Décimo fragmento del discurso pronunciado por Robert Spaemann con el título Der Haß des Sarastro (El odio de Sarastro) en la «Conferencia Wiesenthal acerca de las fuentes del odio», en diciembre de 1998, en el Palacio Hofburg de Viena. Publicada por primera vez en: Transit Europäische Revue, nº 16, Frankfurt am Main, 1999. Reproducida en español en Límites: Acerca de la dimensión ética del actuar, capítulo 13
Contrastar para profundizar
Toda evidencia que cree ver una verdad indudable se ve atacada por la experiencia de que otros no tienen en absoluto esa evidencia: de que tienen por verdadero lo que yo pongo en duda y ponen en duda lo que yo tengo por verdadero.
continuación
Las religiones universalistas se enfrentan permanentemente a este reto, que consiste en que no se les dispensa la adhesión general que reclaman. En cualquier caso, hace mucho que han desarrollado estrategias para superar este reto. «¿No debería, Señor, odiar a quien te odia?»: estas palabras del salmo 139 pertenecen a una fase anterior y ampliamente superada de la historia de la religión, siempre que dejemos a un lado el integrismo islámico, erróneamente llamado «fundamentalismo». El odio religioso y las luchas religiosas en Europa de hoy en día no tienen nada que ver con las pretensiones absolutas y universalistas de verdad ni con las actividades misioneras. Los testigos de Jehová resultan a veces molestos, pero nunca han llamado la atención por ser agresivos. Las luchas religiosas, por ejemplo en Irlanda, en los Balcanes o en la antigua Unión Soviética, muestran a las comunidades religiosas implicadas más bien como grupos cuasi-étnicos, particulares, que defienden su hegemonía dentro de determinado territorio.

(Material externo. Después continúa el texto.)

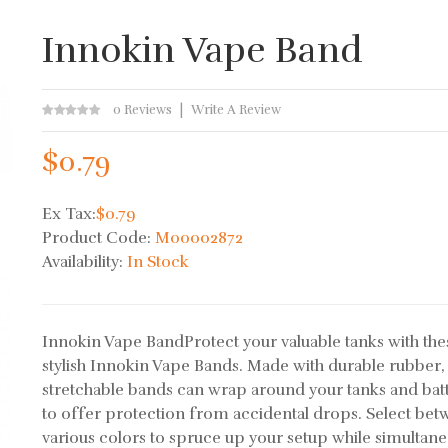
Innokin Vape Band
0 Reviews
Write A Review
$0.79
Ex Tax:
$0.79
Product Code:
M00002872
Availability:
In Stock
Innokin Vape BandProtect your valuable tanks with the
stylish Innokin Vape Bands. Made with durable rubber,
stretchable bands can wrap around your tanks and bat
to offer protection from accidental drops. Select be
various colors to spruce up your setup while simultane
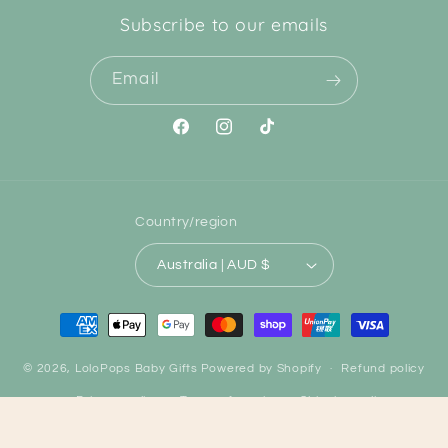
Subscribe to our emails
Email
Facebook
Instagram
TikTok
Country/region
Australia | AUD $
Payment
methods
© 2026,
LoloPops Baby Gifts
Powered by Shopify
Refund policy
Privacy policy
Terms of service
Shipping policy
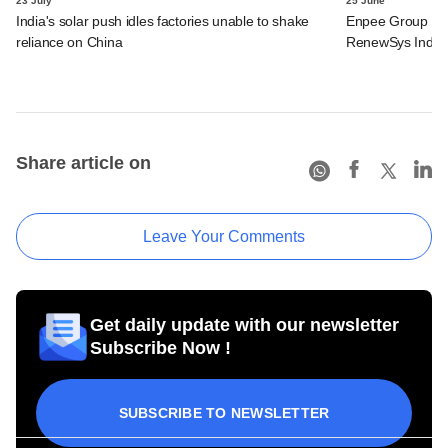
23 July
25 June
India's solar push idles factories unable to shake
Enpee Group said
reliance on China
RenewSys India
Share article on
Leave Your Comments
Get daily update with our newsletter
Subscribe Now !
SUBSCRIBE TO NEWSLETTER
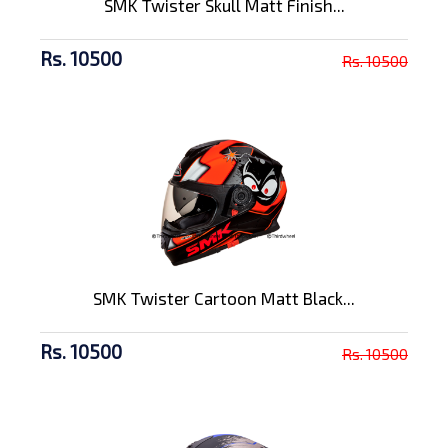
SMK Twister Skull Matt Finish...
Rs. 10500
Rs. 10500
SMK Twister Cartoon Matt Black...
Rs. 10500
Rs. 10500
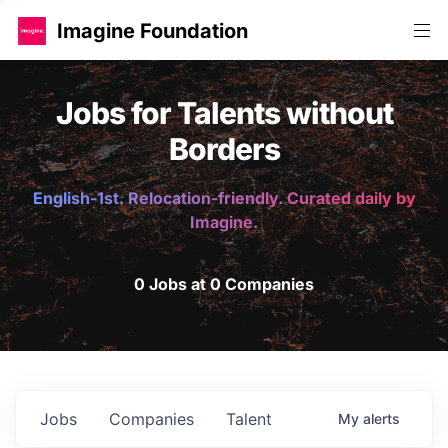
Imagine Foundation
Jobs for Talents without
Borders
English-1st. Relocation-friendly. Curated daily by
Imagine.
0 Jobs at 0 Companies
Jobs
Companies
Talent
My
alerts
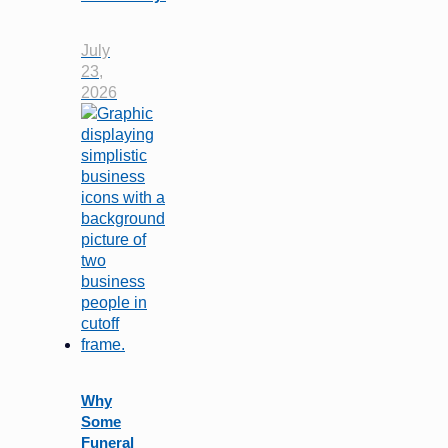
July
23,
2026
Why
Some
Funeral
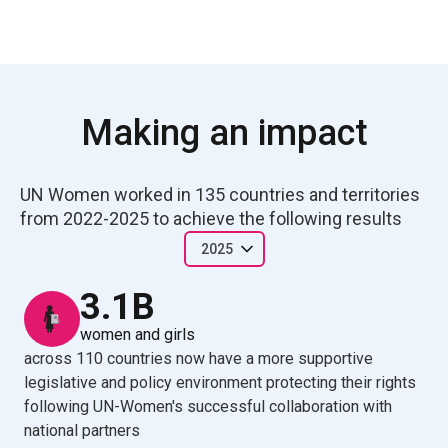
Making an impact
UN Women worked in 135 countries and territories 
from 2022-2025 to achieve the following results
2025
3.1B
women and girls
across 110 countries now have a more supportive
legislative and policy environment protecting their rights
following UN-Women's successful collaboration with
national partners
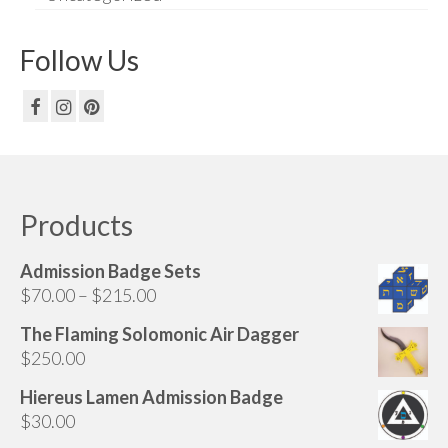
Follow Us
Products
Admission Badge Sets
Price
$
70.00
–
$
215.00
range:
The Flaming Solomonic Air Dagger
$70.00
$
250.00
through
$215.00
Hiereus Lamen Admission Badge
$
30.00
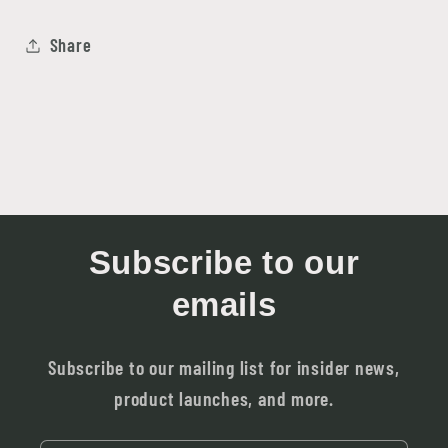
Share
Subscribe to our
emails
Subscribe to our mailing list for insider news,
product launches, and more.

El cristianismo resolvió en los primeros siglos el problema de la amenaza interna debida al cuestionamiento externo de una triple manera: en primer lugar, mediante la convicción de que la fe no es un saber forzoso, sino una evidencia que es fruto de una gracia sobrenatural. Por tanto, el hecho de que otros no crean no ha de sumir al creyente en la duda, si bien el deseo del salmista judío, «que no digan los paganos: ¿dónde está vuestro Dios?» (salmo 115), es también naturalmente el deseo de los cristianos. El segundo motivo es la convicción de que al final de los tiempos la evidencia de la fe tendrá también de su parte la facticidad de que los creyentes estarán en el bando victorioso, y por cierto, paradójicamente, cuando no han vencido aquí. La conciencia de esto elimina la debilidad de la que surge todo odio. Hay una soberanía interna sin la que el mandato de amar a los enemigos es imposible de cumplir. Los mártires cristianos de los primeros siglos, para asombro del resto del mundo, rezaban por sus enemigos y consideraban a sus verdugos como bienhechores involuntarios. En nuestro siglo ha venido a añadirse un tercer motivo. La fe en Jesucristo como redentor universal se une a la convicción de que el diálogo fecundo con otras religiones pone al descubierto el contenido universal de su mensaje en vez de oscurecerlo. El universalismo no significa aquí ni dogmatismo ni relativismo, sino que nunca se termina de aprender.